> Problem details
Since only the total is wanted, give the number of lines in the listing below that hold the string "店铺数据" and add nothing.

┌──

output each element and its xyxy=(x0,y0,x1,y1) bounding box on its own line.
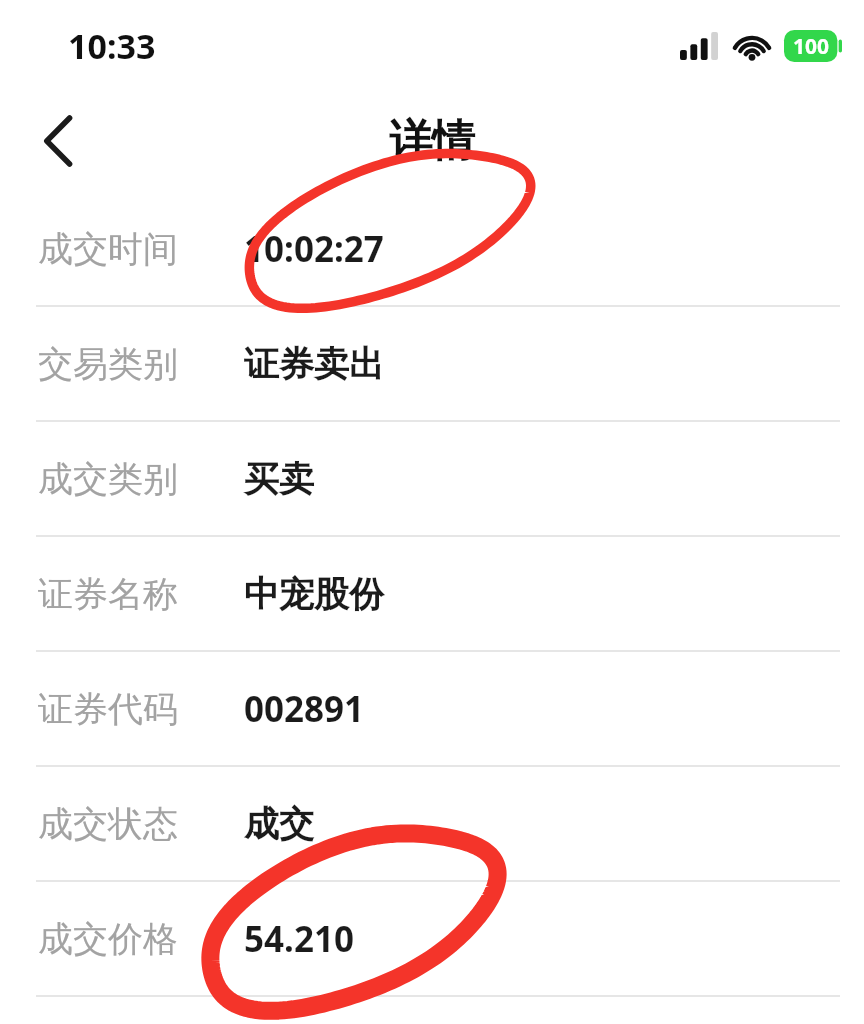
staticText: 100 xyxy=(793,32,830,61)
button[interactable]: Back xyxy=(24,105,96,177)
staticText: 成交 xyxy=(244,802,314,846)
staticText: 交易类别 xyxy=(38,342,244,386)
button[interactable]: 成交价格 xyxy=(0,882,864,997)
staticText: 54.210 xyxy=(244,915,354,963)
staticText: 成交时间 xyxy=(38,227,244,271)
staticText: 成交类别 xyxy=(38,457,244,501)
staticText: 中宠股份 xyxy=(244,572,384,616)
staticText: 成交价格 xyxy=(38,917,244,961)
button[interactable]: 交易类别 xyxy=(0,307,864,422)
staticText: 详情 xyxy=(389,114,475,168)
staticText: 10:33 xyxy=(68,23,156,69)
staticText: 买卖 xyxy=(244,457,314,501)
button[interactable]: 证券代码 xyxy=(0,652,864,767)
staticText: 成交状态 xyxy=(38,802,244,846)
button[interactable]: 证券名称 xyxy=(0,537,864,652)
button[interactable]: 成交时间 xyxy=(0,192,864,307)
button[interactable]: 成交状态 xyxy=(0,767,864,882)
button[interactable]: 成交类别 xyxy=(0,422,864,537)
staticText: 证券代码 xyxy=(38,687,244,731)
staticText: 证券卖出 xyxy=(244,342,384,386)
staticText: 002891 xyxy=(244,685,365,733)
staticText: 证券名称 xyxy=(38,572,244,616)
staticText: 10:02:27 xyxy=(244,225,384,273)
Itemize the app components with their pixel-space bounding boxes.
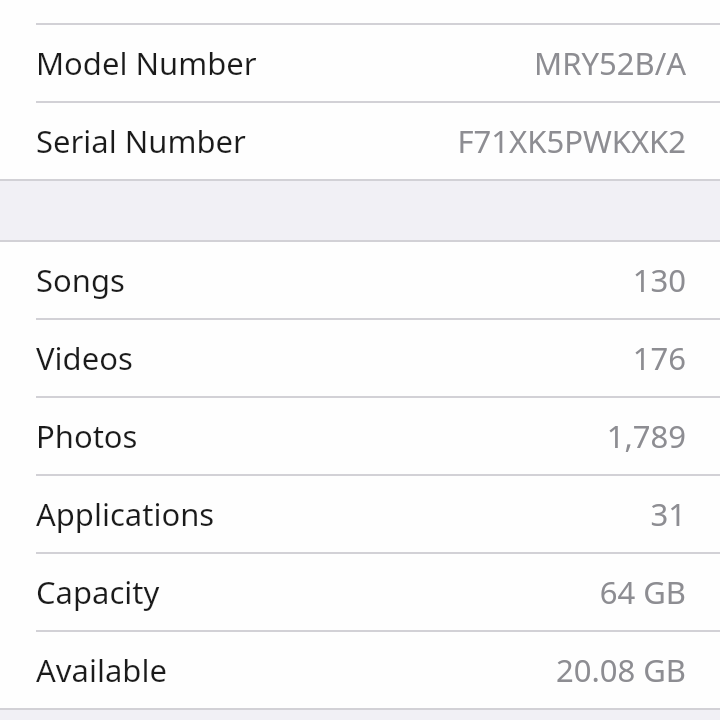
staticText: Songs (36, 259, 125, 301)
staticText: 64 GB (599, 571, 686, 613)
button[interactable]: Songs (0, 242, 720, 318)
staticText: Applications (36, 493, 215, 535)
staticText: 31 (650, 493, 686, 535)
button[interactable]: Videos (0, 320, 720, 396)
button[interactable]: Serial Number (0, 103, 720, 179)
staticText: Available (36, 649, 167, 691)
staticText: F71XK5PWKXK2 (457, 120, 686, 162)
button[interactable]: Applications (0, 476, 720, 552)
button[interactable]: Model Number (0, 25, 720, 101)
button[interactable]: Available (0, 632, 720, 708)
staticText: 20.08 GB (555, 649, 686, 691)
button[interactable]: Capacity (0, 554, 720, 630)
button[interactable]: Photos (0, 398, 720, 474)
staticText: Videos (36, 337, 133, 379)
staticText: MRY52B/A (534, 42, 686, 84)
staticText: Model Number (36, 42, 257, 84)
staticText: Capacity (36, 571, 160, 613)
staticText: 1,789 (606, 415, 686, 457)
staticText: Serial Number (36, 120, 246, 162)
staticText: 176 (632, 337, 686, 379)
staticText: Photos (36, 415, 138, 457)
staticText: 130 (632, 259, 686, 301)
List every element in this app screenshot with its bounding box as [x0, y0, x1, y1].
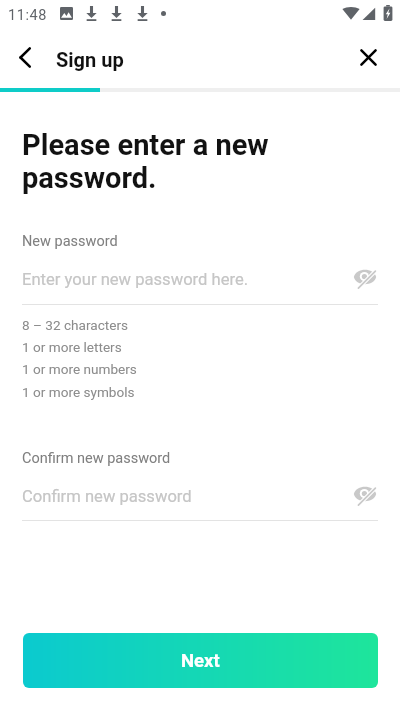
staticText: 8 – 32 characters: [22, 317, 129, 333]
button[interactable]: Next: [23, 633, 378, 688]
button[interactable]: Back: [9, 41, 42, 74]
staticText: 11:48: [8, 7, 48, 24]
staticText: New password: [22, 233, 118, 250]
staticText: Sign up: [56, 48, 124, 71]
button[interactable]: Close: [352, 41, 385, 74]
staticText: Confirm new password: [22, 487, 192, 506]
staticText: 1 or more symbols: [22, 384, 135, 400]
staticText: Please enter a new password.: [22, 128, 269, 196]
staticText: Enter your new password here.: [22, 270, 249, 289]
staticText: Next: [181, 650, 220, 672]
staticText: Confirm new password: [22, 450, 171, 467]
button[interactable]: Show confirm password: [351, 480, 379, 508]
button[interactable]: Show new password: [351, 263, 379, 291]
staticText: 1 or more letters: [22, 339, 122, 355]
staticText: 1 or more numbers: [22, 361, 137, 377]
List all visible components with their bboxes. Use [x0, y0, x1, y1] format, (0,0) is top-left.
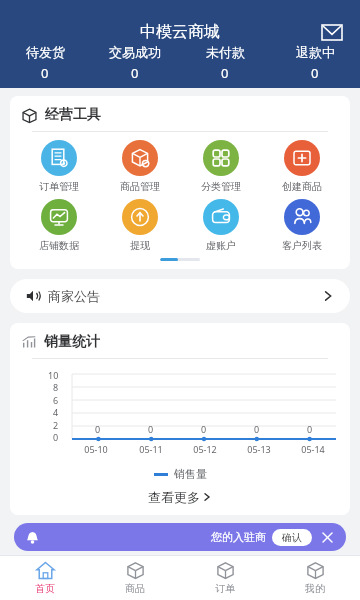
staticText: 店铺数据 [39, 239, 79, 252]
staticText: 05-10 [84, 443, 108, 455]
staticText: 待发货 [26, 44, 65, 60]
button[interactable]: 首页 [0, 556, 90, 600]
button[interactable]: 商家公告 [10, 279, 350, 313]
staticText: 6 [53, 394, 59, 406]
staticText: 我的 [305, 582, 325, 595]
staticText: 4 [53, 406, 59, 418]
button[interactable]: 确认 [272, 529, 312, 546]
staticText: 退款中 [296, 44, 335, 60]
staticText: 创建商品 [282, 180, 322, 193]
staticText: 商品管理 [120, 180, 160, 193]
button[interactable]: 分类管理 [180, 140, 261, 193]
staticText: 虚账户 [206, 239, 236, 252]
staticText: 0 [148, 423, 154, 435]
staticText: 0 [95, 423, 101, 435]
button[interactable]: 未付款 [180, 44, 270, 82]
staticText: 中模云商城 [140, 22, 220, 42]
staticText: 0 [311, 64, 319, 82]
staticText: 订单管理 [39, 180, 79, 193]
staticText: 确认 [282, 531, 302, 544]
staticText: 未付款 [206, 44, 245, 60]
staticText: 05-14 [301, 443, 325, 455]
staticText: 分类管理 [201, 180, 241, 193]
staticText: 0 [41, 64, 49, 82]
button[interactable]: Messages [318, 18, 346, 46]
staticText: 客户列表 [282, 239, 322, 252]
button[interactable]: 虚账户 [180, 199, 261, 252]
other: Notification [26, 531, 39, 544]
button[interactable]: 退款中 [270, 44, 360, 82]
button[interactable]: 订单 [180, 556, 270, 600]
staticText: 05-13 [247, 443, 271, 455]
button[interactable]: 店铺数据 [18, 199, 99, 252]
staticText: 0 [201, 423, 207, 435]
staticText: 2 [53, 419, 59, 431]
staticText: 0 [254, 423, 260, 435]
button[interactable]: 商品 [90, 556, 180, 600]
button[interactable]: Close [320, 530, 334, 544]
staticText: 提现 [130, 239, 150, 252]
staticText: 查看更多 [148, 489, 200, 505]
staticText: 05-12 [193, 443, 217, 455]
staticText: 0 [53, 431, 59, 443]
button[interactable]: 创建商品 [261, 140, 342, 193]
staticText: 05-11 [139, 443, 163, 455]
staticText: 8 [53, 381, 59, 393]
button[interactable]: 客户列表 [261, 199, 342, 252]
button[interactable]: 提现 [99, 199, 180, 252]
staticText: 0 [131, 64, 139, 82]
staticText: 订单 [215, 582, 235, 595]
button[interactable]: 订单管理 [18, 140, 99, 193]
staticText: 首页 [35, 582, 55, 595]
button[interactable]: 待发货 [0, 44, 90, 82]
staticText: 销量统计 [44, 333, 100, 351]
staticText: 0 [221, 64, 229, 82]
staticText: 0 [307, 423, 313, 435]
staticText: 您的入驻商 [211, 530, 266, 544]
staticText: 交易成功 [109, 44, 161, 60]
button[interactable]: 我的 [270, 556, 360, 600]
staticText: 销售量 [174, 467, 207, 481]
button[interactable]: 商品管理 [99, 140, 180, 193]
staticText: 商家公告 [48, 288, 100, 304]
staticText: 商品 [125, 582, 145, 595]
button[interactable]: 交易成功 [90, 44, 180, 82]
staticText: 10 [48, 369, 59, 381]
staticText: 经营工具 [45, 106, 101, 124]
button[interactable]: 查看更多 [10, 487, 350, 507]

└──
┌──

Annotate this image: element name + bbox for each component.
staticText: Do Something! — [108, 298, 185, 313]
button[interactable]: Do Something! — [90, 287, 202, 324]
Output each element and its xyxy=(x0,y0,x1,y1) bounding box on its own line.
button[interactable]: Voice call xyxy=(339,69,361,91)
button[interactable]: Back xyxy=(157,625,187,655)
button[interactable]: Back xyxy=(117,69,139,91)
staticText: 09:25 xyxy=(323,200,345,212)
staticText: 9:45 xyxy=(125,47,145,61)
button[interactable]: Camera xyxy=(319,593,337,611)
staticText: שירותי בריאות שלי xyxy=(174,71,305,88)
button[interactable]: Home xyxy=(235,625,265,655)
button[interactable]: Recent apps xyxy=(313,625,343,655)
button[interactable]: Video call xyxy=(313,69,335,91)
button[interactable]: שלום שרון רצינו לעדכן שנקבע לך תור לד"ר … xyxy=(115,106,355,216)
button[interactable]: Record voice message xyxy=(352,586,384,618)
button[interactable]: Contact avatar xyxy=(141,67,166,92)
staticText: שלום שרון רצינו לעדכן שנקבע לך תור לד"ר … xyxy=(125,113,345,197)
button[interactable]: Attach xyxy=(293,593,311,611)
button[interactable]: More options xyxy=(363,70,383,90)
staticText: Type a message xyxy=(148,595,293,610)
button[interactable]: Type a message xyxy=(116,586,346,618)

└──
┌──

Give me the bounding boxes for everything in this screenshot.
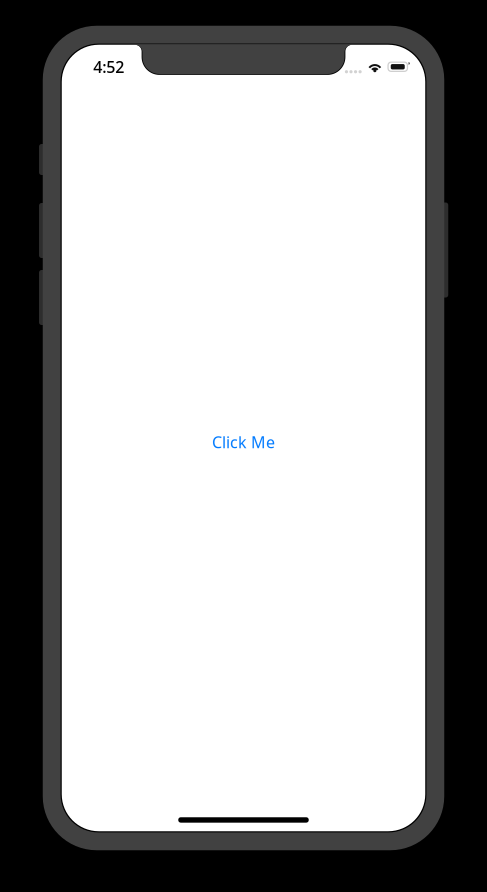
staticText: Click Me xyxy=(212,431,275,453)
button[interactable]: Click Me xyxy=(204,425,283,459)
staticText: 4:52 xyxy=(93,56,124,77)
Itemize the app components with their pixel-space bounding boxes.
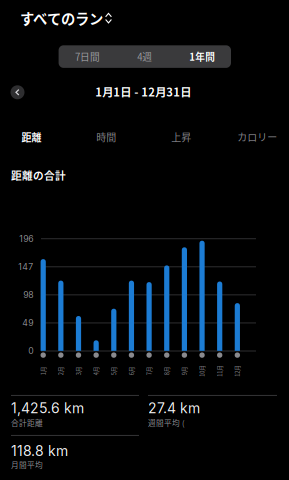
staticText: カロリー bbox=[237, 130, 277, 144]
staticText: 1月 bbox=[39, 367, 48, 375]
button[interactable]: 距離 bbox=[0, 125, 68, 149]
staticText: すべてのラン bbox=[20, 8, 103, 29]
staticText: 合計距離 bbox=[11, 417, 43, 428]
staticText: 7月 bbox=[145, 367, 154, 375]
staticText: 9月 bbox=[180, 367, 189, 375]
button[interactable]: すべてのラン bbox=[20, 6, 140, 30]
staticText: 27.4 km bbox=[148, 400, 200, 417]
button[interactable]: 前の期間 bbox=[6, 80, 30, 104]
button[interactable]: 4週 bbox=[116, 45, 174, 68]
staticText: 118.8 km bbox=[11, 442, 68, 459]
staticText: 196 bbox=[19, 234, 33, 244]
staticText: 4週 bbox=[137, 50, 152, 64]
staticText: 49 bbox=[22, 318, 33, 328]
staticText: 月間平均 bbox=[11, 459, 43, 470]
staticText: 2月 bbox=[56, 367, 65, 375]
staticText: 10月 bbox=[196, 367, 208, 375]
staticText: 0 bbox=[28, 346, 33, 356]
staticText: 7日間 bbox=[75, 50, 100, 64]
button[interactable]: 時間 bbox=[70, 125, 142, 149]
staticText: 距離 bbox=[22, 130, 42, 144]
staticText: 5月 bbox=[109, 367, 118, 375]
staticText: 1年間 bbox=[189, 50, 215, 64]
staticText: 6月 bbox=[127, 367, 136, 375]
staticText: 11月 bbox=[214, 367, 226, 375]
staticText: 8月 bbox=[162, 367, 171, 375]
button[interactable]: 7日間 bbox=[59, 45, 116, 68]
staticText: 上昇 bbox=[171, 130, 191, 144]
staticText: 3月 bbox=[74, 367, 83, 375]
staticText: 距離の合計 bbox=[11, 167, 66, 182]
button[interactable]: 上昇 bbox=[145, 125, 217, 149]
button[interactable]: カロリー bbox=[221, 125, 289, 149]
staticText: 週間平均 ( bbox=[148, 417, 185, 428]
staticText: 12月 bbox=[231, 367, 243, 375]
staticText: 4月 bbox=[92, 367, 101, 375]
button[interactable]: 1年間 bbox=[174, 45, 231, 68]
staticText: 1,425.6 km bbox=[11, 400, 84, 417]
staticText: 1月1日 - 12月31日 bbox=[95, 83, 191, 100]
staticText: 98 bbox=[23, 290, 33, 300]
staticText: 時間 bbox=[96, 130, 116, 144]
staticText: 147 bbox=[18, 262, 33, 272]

└──

> Solution to this exercise
2